The question that we sought to examine in the present study was whether the PVEs generated by peripheral and central cues reflect explicit or implicit attentional control. In a series of studies, Bartolomeo and colleagues (2007) and Risko and Stolz (2010b) addressed this issue and converged on the conclusion that peripheral cues reflect implicit processes. Where they diverged was on the PVE generated in response to central cues. Bartolomeo et al.’s data suggested that the PVE was explicit in nature, whereas the Risko and Stolz (2010b) data suggested implicit control.

We noted that the lack of convergence may have derived from methodological differences between the studies, the most critical of which was how explicit awareness of cue–target validity proportions was assessed. Risko and Stolz (2010b) required participants to generate a specific estimate of the cue–target contingency, whereas Bartolomeo et al. (2007) required participants merely to indicate whether or not the cue–target contingency was generally reliable. Our working hypothesis was that the PVE for central cues might be sensitive to a coarse level of explicit cue–target contingency awareness, but insensitive to awareness that is measured at a fine level. To test this issue, we modified the Risko and Stolz (2010b) paradigm to allow the measurement of both levels of awareness. In addition, we instructed half of our participants to attend to the cue–target relation, in order to examine whether the PVE was affected by the explicit engagement of attention.

Our findings were unequivocal. We replicated the finding from Bartolomeo et al. (2007) and Risko and Stolz (2010b) that the PVE for peripheral cues reflects implicit processing.

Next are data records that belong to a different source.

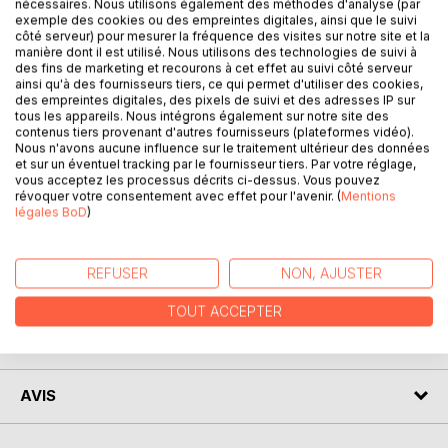
nécessaires. Nous utilisons également des méthodes d'analyse (par
exemple des cookies ou des empreintes digitales, ainsi que le suivi
côté serveur) pour mesurer la fréquence des visites sur notre site et la
DESCRIPTION
manière dont il est utilisé. Nous utilisons des technologies de suivi à
des fins de marketing et recourons à cet effet au suivi côté serveur
ainsi qu'à des fournisseurs tiers, ce qui permet d'utiliser des cookies,
des empreintes digitales, des pixels de suivi et des adresses IP sur
L'auteur de cet essai explore l'imaginaire de l'intériorité
tous les appareils. Nous intégrons également sur notre site des
corporelle dans quelques oeuvres de science-fiction
contenus tiers provenant d'autres fournisseurs (plateformes vidéo).
(L'Homme truqué de Maurice Renard, La Musique du sang
Nous n'avons aucune influence sur le traitement ultérieur des données
et sur un éventuel tracking par le fournisseur tiers. Par votre réglage,
de Greg Bear et Le Voyage fantastique de Richard
vous acceptez les processus décrits ci-dessus. Vous pouvez
Fleischer), en prenant comme grille d'analyse la vision du
révoquer votre consentement avec effet pour l'avenir. (
Mentions
milieu intérieur chez le médecin et physiologiste Claude
légales BoD
)
Bernard.
REFUSER
NON, AJUSTER
AUTEUR(S)
TOUT ACCEPTER
CRITIQUES PRESSE
AVIS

Regardless of whether or not participants were instructed to attend to the cue–target relationship, neither the PVE nor the estimates of the percentages of valid trials were influenced. Furthermore, participants’ specific estimates of cue validity and the validity effect itself were not related to one another. As such, our study provides strong and converging evidence for previous findings that the PVE for peripheral cues reflects implicit processing (Bartolomeo et al., 2007; Risko & Stolz, 2010b).

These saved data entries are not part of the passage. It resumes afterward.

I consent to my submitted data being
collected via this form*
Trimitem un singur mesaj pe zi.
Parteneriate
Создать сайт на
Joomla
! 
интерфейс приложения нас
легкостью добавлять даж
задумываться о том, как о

The result for central cues was also clear, although slightly more complex. We found that the PVE does not require explicit awareness of cue–target contingency, as was measured by Risko and Stolz (2010b), nor a general cue–target awareness, as was measured by Bartolomeo et al. (2007). As with peripheral cues, instructing participants to attend or not to attend to the cue–target relationship had no influence on their estimates of the percentage of valid trials. Furthermore, participants’ specific estimates of cue validity and the validity effect itself were not significantly correlated. These data are consistent with Risko and Stolz’s (2010b) finding that the PVE generated with central cues reflects implicit processing. However, in support of Bartolomeo et al. (2007), we found that the explicit instruction to attend to the cue–target relation did affect, and enhance, the PVE. Therefore, a PVE for central cues cannot be assumed to reflect either implicit or explicit processes alone, but rather it is reasonable to conclude that the PVE for central cues may reflect a combination of the two processes. Whether this conclusion holds for central cues that do not elicit automatic orienting (Ristic & Kingstone, 2012; Olk et al., 2014) is very much an open question, and one that we hope will be the subject of future investigation (we are grateful to an anonymous reviewer for raising this point).

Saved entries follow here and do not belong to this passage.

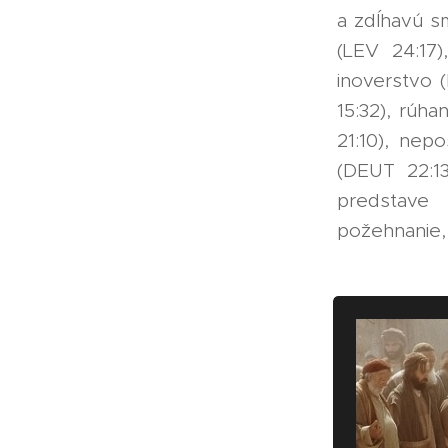
a zdĺhavú s
(LEV 24:17)
inoverstvo 
15:32), rúha
21:10), nep
(DEUT 22:1
predstave 
požehnanie,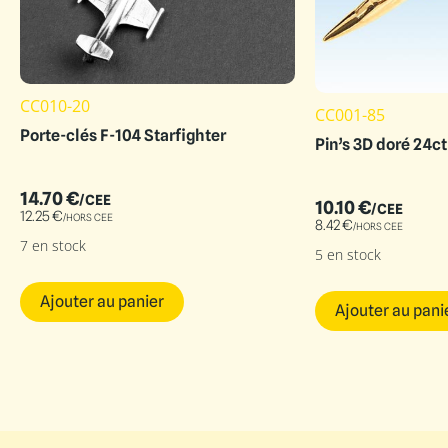
CC010-20
CC001-85
Porte-clés F-104 Starfighter
Pin’s 3D doré 24ct
14.70
€
/CEE
10.10
€
/CEE
12.25
€
/HORS CEE
8.42
€
/HORS CEE
7 en stock
5 en stock
Ajouter au panier
Ajouter au pani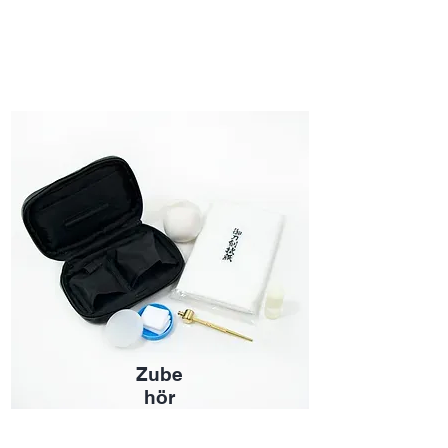
Zube
hör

In sum, the present data and those from previous investigations converge on the conclusion that the PVEs for both peripheral and central cues reflect implicit processing but, unlike the PVE for peripheral cues, the PVE for central cues is sensitive to explicit attentional modulation. The facts that awareness of cue–target contingencies is not required to produce the PVE, but that this awareness can modulate the PVE observed with central cues, may help to clarify the source of disagreement between Risko and Stolz (2010b) and Bartolomeo and colleagues (2007).